Critical Vulnerability in ChromaDB Puts AI Applications at Risk of Server Hijacking

A critical vulnerability has been discovered in the most recent Python FastAPI version of the popular ChromaDB project, potentially enabling unauthorized individuals to execute arbitrary code on vulnerable servers.

Identified as CVE-2026-45829, this flaw was brought to ChromaDB’s attention on February 17 by HiddenLayer, the security company that detected it. The severity of the vulnerability prompted HiddenLayer to assign it the highest possible severity rating.

ChromaDB, an open-source vector database and AI retrieval backend primarily utilized in agentic AI applications, facilitates the retrieval of semantically relevant documents during the inference process of large-language models (LLMs).

The vulnerability specifically impacts the codebase housing the susceptible Python API server logic, putting the PyPI package – with an impressive nearly 14 million monthly downloads – at risk when servers are accessible via HTTP.

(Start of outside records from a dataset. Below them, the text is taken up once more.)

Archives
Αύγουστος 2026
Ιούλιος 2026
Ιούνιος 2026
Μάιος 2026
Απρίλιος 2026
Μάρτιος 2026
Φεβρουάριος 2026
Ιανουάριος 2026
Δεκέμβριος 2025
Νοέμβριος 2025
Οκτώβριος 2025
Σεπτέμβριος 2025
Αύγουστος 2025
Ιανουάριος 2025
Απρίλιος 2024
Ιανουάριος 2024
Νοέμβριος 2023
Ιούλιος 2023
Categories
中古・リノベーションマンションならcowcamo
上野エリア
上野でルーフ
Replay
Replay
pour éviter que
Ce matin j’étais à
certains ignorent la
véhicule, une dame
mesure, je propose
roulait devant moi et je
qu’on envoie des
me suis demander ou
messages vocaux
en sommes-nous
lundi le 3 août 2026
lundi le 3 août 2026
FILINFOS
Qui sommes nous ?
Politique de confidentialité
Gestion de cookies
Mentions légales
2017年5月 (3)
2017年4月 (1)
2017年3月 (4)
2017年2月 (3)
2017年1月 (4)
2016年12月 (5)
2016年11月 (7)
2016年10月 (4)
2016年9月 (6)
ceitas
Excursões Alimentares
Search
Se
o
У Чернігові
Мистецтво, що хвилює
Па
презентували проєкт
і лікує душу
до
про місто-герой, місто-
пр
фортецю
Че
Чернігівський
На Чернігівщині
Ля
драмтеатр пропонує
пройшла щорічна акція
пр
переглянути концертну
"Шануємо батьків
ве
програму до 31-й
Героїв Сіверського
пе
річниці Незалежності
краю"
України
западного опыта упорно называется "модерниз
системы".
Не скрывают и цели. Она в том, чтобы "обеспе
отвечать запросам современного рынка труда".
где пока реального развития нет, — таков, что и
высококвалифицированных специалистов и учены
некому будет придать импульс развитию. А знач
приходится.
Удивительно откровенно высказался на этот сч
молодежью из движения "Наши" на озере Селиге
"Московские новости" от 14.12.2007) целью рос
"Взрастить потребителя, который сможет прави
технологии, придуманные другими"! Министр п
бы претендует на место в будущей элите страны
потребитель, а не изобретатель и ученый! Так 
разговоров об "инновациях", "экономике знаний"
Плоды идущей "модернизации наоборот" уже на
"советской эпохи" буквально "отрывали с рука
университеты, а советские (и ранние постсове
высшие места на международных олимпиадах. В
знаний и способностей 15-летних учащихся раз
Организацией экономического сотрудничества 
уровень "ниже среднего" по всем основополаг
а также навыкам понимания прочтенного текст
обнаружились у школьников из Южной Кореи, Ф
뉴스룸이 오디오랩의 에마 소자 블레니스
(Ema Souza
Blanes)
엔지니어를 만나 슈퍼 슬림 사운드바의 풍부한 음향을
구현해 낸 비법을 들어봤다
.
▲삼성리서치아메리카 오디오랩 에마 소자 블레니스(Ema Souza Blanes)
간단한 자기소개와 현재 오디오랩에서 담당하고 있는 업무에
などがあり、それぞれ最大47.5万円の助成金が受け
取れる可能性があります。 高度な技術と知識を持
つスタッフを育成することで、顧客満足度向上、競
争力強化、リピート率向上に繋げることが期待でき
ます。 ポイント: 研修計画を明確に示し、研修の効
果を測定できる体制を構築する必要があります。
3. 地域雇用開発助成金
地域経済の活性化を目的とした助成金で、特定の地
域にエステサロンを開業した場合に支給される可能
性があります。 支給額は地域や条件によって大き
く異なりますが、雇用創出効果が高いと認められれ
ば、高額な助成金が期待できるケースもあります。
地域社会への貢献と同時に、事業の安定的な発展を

Users who deploy ChromaDB locally without exposing the API server to the internet, as well as those leveraging the Rust front-end, are not susceptible to CVE-2026-45829.

According to HiddenLayer’s findings, a vulnerable API endpoint marked as authenticated permits attackers to inject model settings before the authentication process is initiated.

Exploiting this flaw, an attacker can send a tailored request to prompt ChromaDB to load a malicious model from the Hugging Face platform and execute it locally. The authentication check occurs only after this step, effectively circumventing security measures.

“The authentication is not absent, but rather misplaced,” HiddenLayer clarifies. “By the time it triggers, the model has already been fetched and executed. The server rejects the request, returns a 500 error, and the attacker’s payload has already been executed.”

Exposure and Remediation

The vulnerability was introduced in ChromaDB 1.0.0 and remained unpatched until version 1.5.8. A recent release, version 1.5.9, has been made available by the maintainer, although it is uncertain whether this update addresses the security issue.

Since February 17, HiddenLayer researchers have made numerous attempts to reach out to the developer via email and social media, yet no response has been received thus far.

When BleepingComputer reached out to the Chroma team for an update on the status of CVE-2026-45829, no response was provided at the time of publication. Any further developments will be included in this article.

Based on Shodan queries, approximately 73% of publicly accessible instances on the internet are running an outdated and vulnerable version of Chroma.

Until confirmation of a patch for CVE-2026-45829, impacted users are advised to opt for the Rust frontend for their deployments or avoid exposing the Python server to the public. Additionally, restricting network access to the ChromaDB API port can serve as a supplementary mitigation measure.

The researchers also recommend preemptively scanning ML model artifacts before runtime, as loading public models with ‘trust_remote_code’ essentially equates to executing untrusted code.